Sanderson Farms Selling Out to Cargill and Continental Grain

Aug. 9, 2021
Combination with Wayne Farms could be scrutinized by federal regulators.

In what could be the first test of the Biden Administration's tougher stance against meat & poultry industry consolidation, Cargill Inc. and Continental Grain Co. – they don’t get much bigger than those two – today (Aug. 9) announced a deal to acquire Sanderson Farms Inc. and merge it with Continental's Wayne Farms poultry unit.

The transaction is worth about $4.53 billion. By our figuring, per the just completed 2021 Food Processing Top 100©, the merged firm should have sales of about $5.8 billion, which would put it close to the poultry sales of No. 1 Tyson and No. 2 Pilgrim's Pride. Sanderson Farms itself already was No. 3, although a ways back at $3.564 billion.

Combining Mississippi-based Sanderson with Georgia-based Wayne Farms would give it about 15% of U.S. chicken production, according to data from Watt Poultry USA cited in the Wall Street Journal. That's just a percentage point behind Pilgrim's and 5 points behind Tyson.

It comes at a time of rising chicken consumption – and prices. Sanderson recently reported a 34% jump in sales, to $1.134 billion, for its second quarter of fiscal 2021 and net income of $97 million, or $4.34 per share, compared to net of $6.1 million for the second quarter of fiscal 2020.

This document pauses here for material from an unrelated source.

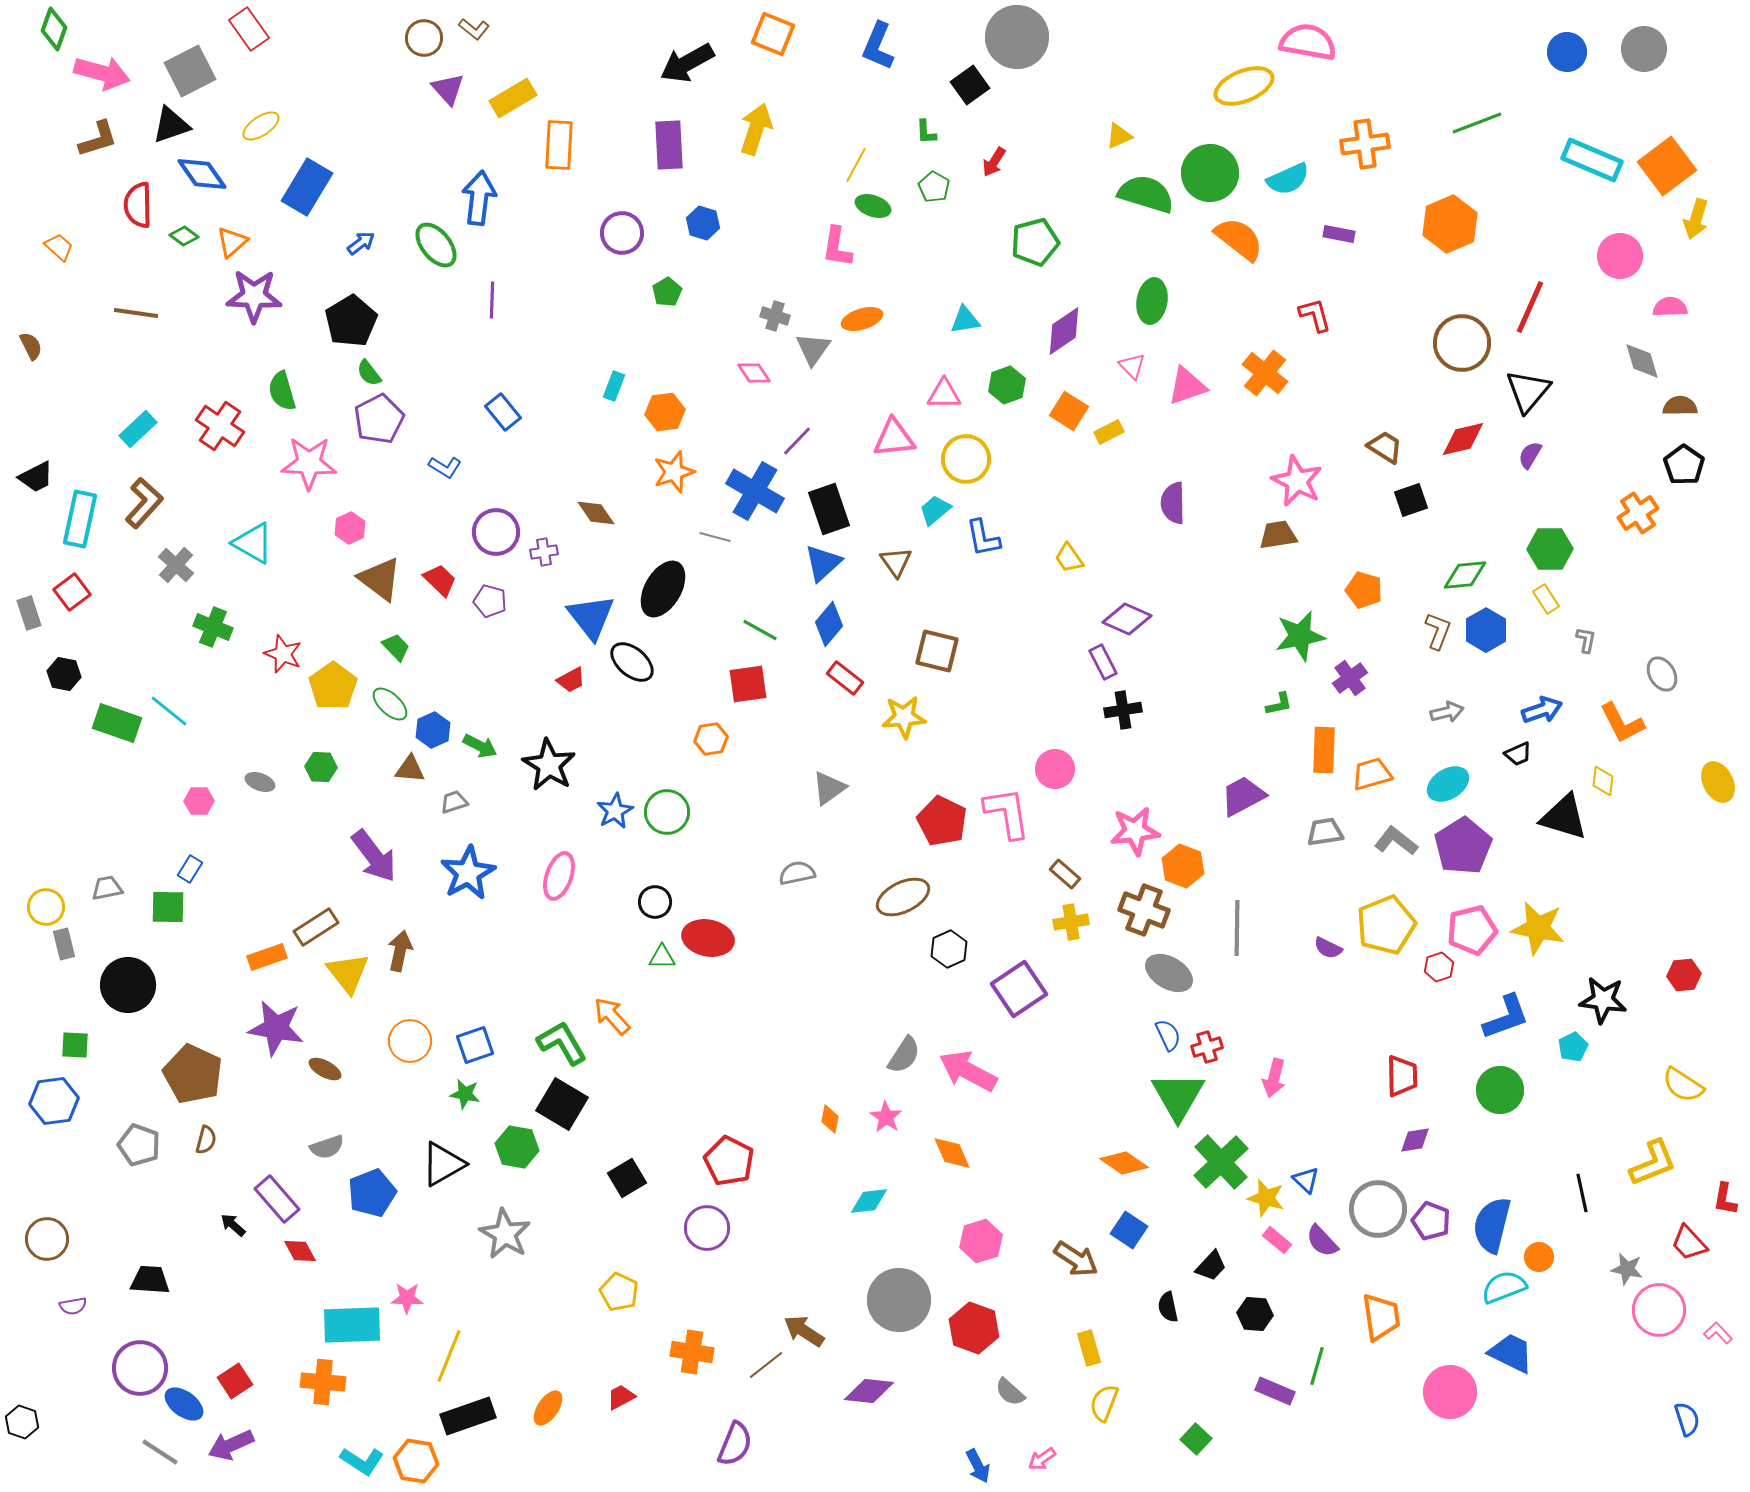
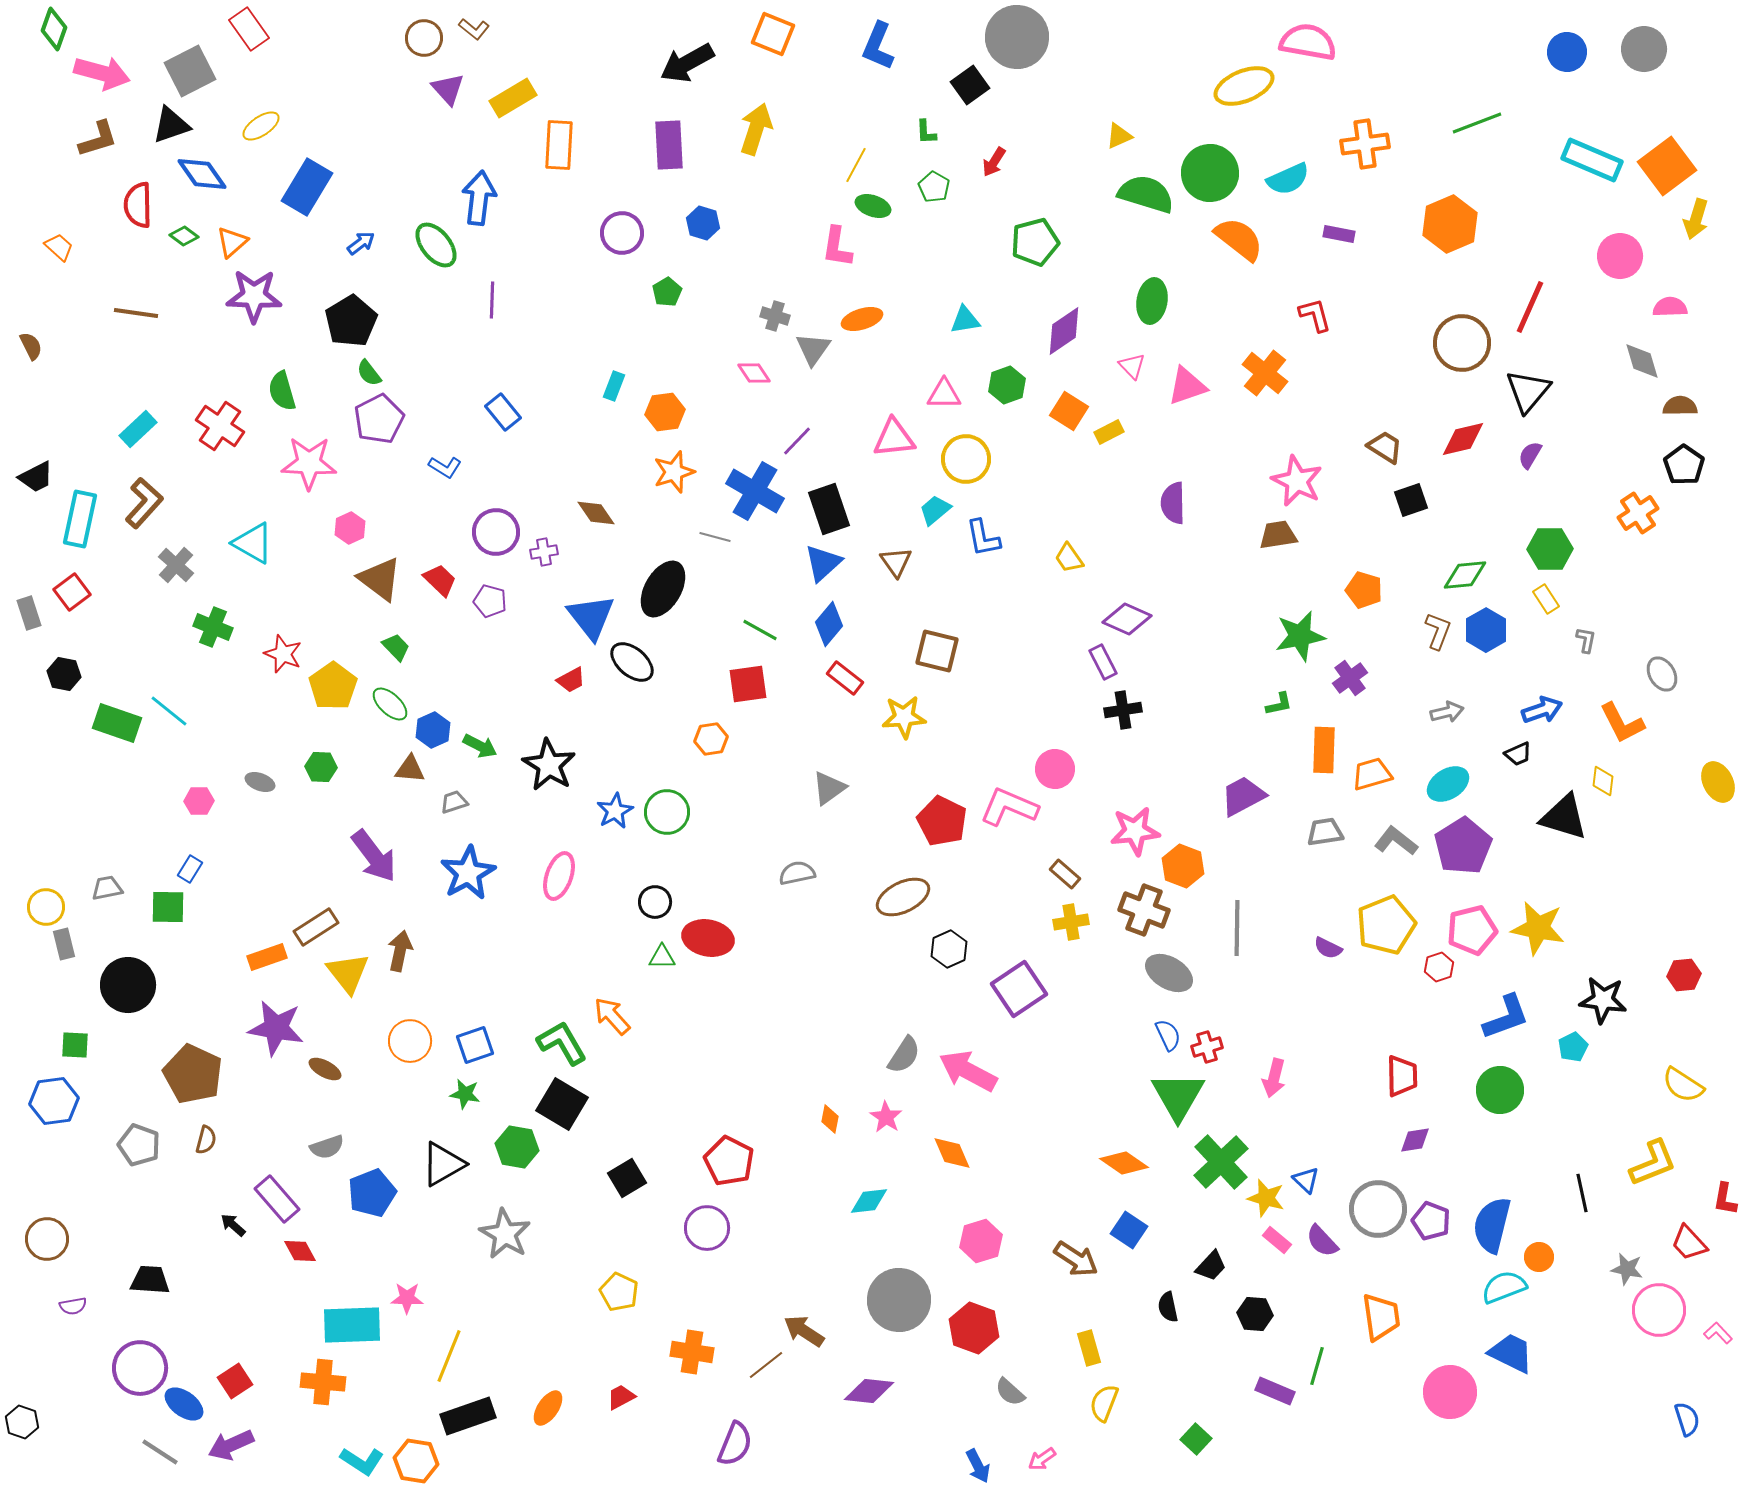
pink L-shape at (1007, 813): moved 2 px right, 6 px up; rotated 58 degrees counterclockwise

The resulting firm will use the Sanderson name, but the CEO will be Wayne Farms CEO Clint Rivers. It apparently will be jointly owned by the two agribusiness giants.

Cargill and Continental Grain will pay $203 per share in cash for publicly held Sanderson Farms, whose board has already approved the deal; Sanderson shareholders will have to do likewise. Joe Sanderson is third-generation chairman and CEO. The purchase price represents a 30.3% premium to Sanderson Farms' share price of $155.74 on June 18, before media speculation about a potential sale began.

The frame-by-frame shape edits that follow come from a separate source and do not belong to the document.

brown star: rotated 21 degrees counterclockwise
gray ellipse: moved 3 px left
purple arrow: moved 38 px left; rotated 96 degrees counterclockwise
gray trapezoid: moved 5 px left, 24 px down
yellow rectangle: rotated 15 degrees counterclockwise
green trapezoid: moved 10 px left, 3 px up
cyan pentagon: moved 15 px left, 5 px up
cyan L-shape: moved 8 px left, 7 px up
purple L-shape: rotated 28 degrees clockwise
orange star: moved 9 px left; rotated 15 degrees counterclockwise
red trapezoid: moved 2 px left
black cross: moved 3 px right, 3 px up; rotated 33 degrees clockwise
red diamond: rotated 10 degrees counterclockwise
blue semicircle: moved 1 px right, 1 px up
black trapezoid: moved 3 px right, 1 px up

Paul Fribourg, chairman and CEO of Continental Grain, noted Continental and Cargill "had a decades-long relationship between two family-owned companies."

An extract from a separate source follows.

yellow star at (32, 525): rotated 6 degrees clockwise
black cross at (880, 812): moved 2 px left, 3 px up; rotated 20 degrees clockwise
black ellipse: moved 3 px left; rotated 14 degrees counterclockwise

Operations will include poultry processing plants and prepared foods plants across Alabama, Arkansas, Georgia, Louisiana, Mississippi, North Carolina and Texas – 23 plants by our count.

It may not be a done deal. President Joe Biden signed a presidential executive order July 9 meant to weaken monopolies and promote competition in the U.S., with half a billion dollars aimed at combatting consolidation in the meat & poultry category. "Dominant companies can use their power to engage in abusive practices and make it harder for farmers, ranchers and consumers to get a fair price," a subsequent USDA announcement said.

That executive order follows a spate of legal activity recently against big processors in the meat & poultry sector, resulting in criminal and civil prosecutions for price-fixing and antitrust activities. Search "price fixing" on FoodProcessing.com and you'll see 10 different but recent stories just on the first page of results.